## HOW TO COMPLETE THIS TASK:
Please give the number of lines in the records below where the word "questo" occurs, and nothing else.

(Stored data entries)
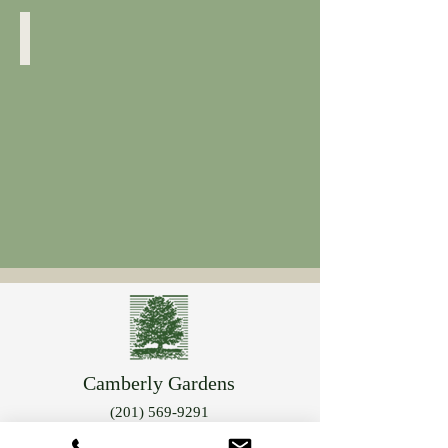
Rose of Sharon
Camberly Gardens
(201) 569-9291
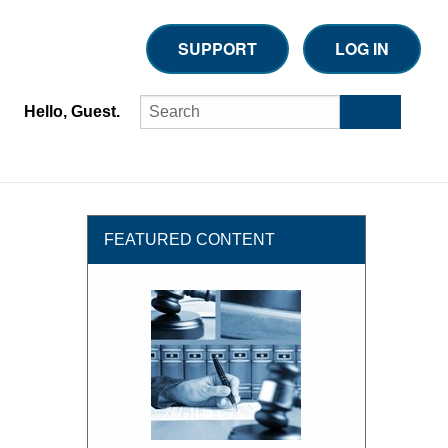
SUPPORT
LOG IN
Hello, Guest.
FEATURED CONTENT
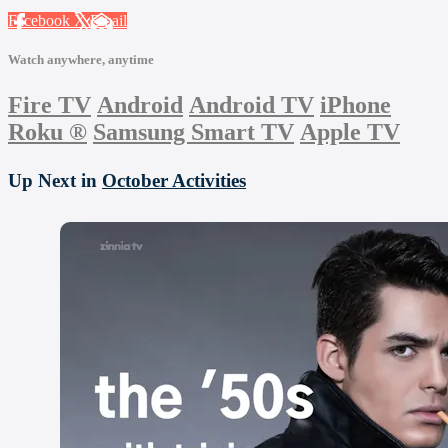
Facebook
X
Email
Watch anywhere, anytime
Fire TV
Android
Android TV
iPhone
Roku
®
Samsung Smart TV
Apple TV
Up Next in
October Activities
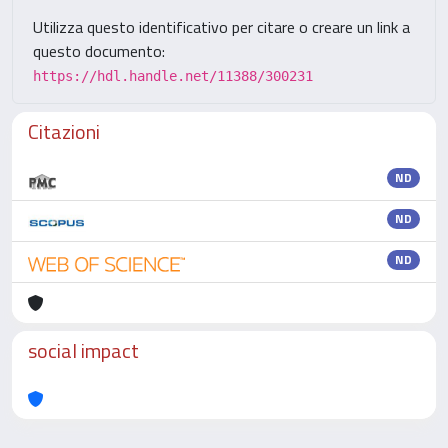
Utilizza questo identificativo per citare o creare un link a
questo documento:
https://hdl.handle.net/11388/300231
Citazioni
ND
ND
ND
social impact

## EXPECTED ANSWER:
2